Thursday, December 10, 2015

Stem Cell Cures: Who is Going to Pay?

Image result for money and medicineMoney and the FDA were on the agenda today over at The Stem Cellar.

The Cellar is the blog of the $3 billion California stem cell agency, whose minions were on the scene in Atlanta for the World Stem Cell Summit.

Kevin McCormack, the agency’s senior director for communications, wrote about the FDA, only a couple of weeks after the agency took on the FDA for slowness and excessive caution. Don Gibbons, who also works in communications for the agency, wrote about the minor matter of money -- just who is going to pay for stem cell therapies.

First, the money bit, since as Gibbons points out,

The bottom line: stem cell therapies will never be widely available if insurers won’t pay for them”

Gibbons wrote about a panel dealing with that dubious euphemism -- “reimbursement:”

Elizabeth Powers of the IMS Consulting group suggested the audience pay close attention to the cancer market.  She said insurers and other payers of health care services are tired of paying for ‘statistically significant’ improvements in survival that only translate to a few weeks on average. She said payers are moving away from just whether a new therapy is different from prior therapies and want to be shown true value.”

Use of the word “reimbursement” is Big Pharma’s way of NOT saying that profits must be made if treatments are going to be produced. Unfortunately, the use of the term ill serves the industry by creating the impression among the public that they are being hornswoggled with jargon. The word smacks of entitlement, as if someone should guarantee the drug companies billion-dollar earnings.

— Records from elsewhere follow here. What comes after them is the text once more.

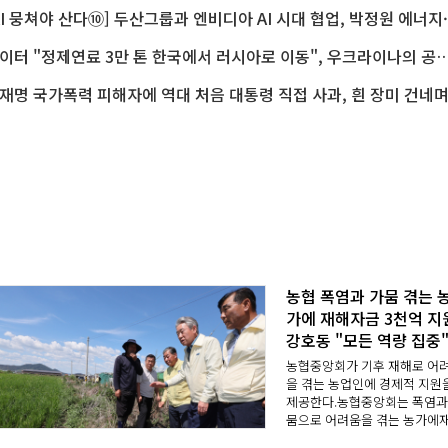
[
로이터 "정제연료 3만 톤 한국에서 러시아로 이동", 우크라이나의 공
농협 폭염과 가뭄 겪는 
가에 재해자금 3천억 지
강호동 "모든 역량 집중
농협중앙회가 기후 재해로 어
을 겪는 농업인에 경제적 지원
제공한다.농협중앙회는 폭염과
뭄으로 어려움을 겪는 농가에
자금 3천억 원을 긴급 투입하는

McCormack focused on what he called a “clarion call” by Robert Califf, the deputy commissioner for the Food and Drug Administration (FDA), who has been with the FDA only eight months. Califf called for deeper patient involvement in drug development decisions.

McCormack also wrote,

“(Califf) says the first goal of the FDA has to be to protect the public, and that it’s hard to balance safety and innovation. ‘That’s an issue we struggle with every day.’”

McCormack did not link to the strong language concerning the FDA found in his agency’s new plan for spending $900 million over the next few years in search of a stem cell therapy.

Underlying both pieces on The Stem Cellar are two issues for the CIRM board to consider next week as it eyes the future. Does the agency, which will cost the California public roughly $6 billion including interest, want to fund research that is likely to lead to enormously expensive treatments that insurers and the federal government (via Medicare and Medicaid) will be reluctant and even refuse to pay for.

The usual argument is that prices will ultimately come down. However, we have already seen strong evidence to the contrary. The concerns have risen to the level of presidential politics and are not likely to vanish, regardless of the hopeful expectations of industry.

As for the FDA, when safety is the all-pervasive driving force of the FDA, it naturally will lead to slower action and caution on new treatments.  California’s stem cell agency, however, is looking for significant results in the next five years. Its money is running out. Cash for new awards will vanish in 2020. And the possibility of raising significant new funds is bleak if the agency cannot show major results after what will be 16 years of effort.